Hi, All,
I need your help to figure out what may be the problem...
We have a customer application (CA), which customer refused to modify.
This application communicates to system A (SA) which communicates to system B (SB).
CA requests 14 sockets to be open from SA, which subsequently opens 14 sockets on SB.
Everything works fine, except if some sockets are sitting idle for 28.4 days socket dies. This is normal and described in section 4.2.3 of RFC 1323.
The request was made for us to change the "idle timeout" to 284 days, so what I did is implemented a change:
File: /BlueCat-5.1/usr/src/linux/include/net/tcp.h
Line#: 1137
From: #define tcp_time_stamp ((__u32)(jiffies))
To: #define tcp_time_stamp ((__u32)(jiffies/10)

We did not test the setup for 284 days But idle sockets did not die after 28.4 days (even 30+ days).

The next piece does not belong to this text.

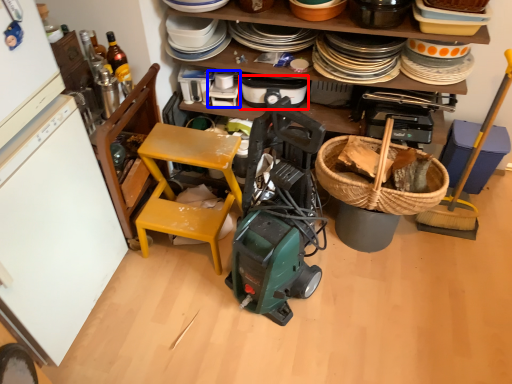 Question: Which object is closer to the camera taking this photo, appliance (highlighted by a red box) or appliance (highlighted by a blue box)?

Choices:
 (A) appliance
 (B) appliance

Answer: (A)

We thought we were good, but recently we received a report from customers that after 49.7 days sockets become nonresponsive that require system reboot. After system reboot everything is working fine...I guess for another 49.7 days.
I'd like to mention that sockets weren't idle, some of them were under heavy load.
Does anyone have an idea, how the change described above could've cause the problem???
I'm really desperate to understand what is going on.
Your help is really appreciated
Best regards,
Vlad